Do you struggle to find energy at various times throughout the day?
Are you getting enough sleep, but still experiencing that mid-day slump? Or finding it hard to get going in the morning? I often hear clients share concerns like these and we evaluate different nutritional influences on energy levels throughout the day.
I would like to share with you information on how your meals and snacks can affect energy levels and tips to fuel your body to feel energized all day long!
Blood sugar is a term people often only associate with diabetes. However, blood sugar simply refers to the amount of glucose (or sugar/energy) that is in our bloodstream at any given time. Energy comes from glucose going into a cell to make sure the cell has energy to do its job.
If the body has too much glucose in the blood, the body will respond by releasing a lot of insulin (a hormone needed for glucose to be able to get into a cell) to allow the glucose to be taken up into the cells or stored. In other words, excess glucose will get turned into glycogen (the storage form of glucose) or fat. This overproduction of insulin will consequently result in low blood sugar, leaving too little sugar for energy. This often is the lethargic feeling experienced after eating a large meal, especially high in refined carbohydrates and added sugar.
On the other hand, if the body has too little glucose in the blood, the body has to pull from its stores of glycogen and fat and convert these to glucose to be released into the blood. However, this is a long process and will not result in your body feeling energized.
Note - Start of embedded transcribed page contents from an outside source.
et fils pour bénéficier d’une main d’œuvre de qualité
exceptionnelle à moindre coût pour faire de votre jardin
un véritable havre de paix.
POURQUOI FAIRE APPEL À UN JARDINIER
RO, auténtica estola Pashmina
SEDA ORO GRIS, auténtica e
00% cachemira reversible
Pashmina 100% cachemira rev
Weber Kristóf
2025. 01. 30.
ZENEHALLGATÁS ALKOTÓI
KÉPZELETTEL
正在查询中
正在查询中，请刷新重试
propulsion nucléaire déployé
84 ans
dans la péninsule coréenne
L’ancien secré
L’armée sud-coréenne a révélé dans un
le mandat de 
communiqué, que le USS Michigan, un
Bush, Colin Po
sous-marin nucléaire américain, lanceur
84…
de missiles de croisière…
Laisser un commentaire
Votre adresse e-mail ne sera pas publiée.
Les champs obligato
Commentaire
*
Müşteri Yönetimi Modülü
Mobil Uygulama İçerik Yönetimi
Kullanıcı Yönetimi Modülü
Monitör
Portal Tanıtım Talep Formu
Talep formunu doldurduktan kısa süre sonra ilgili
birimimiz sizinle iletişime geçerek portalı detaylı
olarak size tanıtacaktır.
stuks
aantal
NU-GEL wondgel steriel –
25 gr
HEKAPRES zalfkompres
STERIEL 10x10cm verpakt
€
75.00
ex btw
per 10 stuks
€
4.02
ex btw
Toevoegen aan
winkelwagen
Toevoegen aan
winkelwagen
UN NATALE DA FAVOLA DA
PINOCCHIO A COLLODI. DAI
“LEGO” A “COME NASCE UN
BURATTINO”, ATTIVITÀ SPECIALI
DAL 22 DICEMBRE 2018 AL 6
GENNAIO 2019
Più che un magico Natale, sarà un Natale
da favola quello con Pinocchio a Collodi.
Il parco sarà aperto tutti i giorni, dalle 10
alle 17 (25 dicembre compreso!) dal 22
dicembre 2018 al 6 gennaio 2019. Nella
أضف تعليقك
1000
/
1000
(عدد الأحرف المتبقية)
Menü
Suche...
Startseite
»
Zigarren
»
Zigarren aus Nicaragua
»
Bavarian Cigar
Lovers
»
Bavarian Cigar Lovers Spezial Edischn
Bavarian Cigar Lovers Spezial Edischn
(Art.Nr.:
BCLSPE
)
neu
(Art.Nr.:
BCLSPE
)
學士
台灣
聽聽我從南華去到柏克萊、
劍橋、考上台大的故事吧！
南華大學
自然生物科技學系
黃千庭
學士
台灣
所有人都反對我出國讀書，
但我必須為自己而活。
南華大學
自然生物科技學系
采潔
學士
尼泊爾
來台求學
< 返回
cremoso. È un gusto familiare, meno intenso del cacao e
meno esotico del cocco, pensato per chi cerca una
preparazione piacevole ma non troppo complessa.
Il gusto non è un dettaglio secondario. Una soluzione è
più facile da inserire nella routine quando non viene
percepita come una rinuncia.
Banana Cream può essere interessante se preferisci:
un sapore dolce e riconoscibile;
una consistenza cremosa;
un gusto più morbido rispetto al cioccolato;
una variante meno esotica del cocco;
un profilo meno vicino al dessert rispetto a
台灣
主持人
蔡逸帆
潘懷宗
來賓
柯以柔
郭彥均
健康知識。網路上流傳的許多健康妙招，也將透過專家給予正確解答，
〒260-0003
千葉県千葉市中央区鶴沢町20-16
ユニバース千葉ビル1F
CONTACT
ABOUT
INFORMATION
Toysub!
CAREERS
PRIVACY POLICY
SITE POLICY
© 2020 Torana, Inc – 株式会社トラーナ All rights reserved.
Think of your body like a car – you have to put gas in a car to make it go. It is the same with your body – you have to put fuel in to sustain your body. It is also important to think about what kinds of foods you are putting into your body for fuel. The better the fuel you put into your body, the better your body will function and the better you will feel.
Here are some ways to better fuel your body for sustained energy all day long:
- Small, frequent meals. Smaller, more frequent meals help to provide your body with fuel all day long. What happens with infrequent large meals is that the blood sugar spikes after such a large meal and may crash shortly after depending on the content and balance of your meal, leaving you feeling tired. Therefore, fueling your body in proper, balanced amounts throughout the day is the best way to ensure you will have energy all day. Aim for a small meal or snack, rich in vegetables and balanced with whole grains, lean proteins and healthy fats about every 3-4 hours.
- Increase dietary fiber intake. Whole grains, beans, legumes, fruits and vegetables are good sources of fiber and help regulate blood sugar because fiber takes the body longer to break down. This means that the energy from your food will be released in smaller amounts over a longer period of time, leaving you with stable blood sugar levels and sustained energy!
- Limit added sugar. Eating a lot of unnecessary refined and added sugar can have the roller coaster effect of a rapid rise and drop in your blood sugar. Because the sugar is already processed, the body absorbs it very quickly, causing a spike in your blood sugar. This may be followed by a crash in blood sugar and fatigue. Beware of “hidden” added sugar in processed foods such as pasta sauce, soup and nut butters. Always check ingredients!
- Increase your physical activity level and HYDRATE. Regular physical activity helps stabilize blood sugar and controls stress levels and weight. Stay ahead of your hydration and drink water throughout the day (goal: 1/2-1 oz per pound of body weight per day).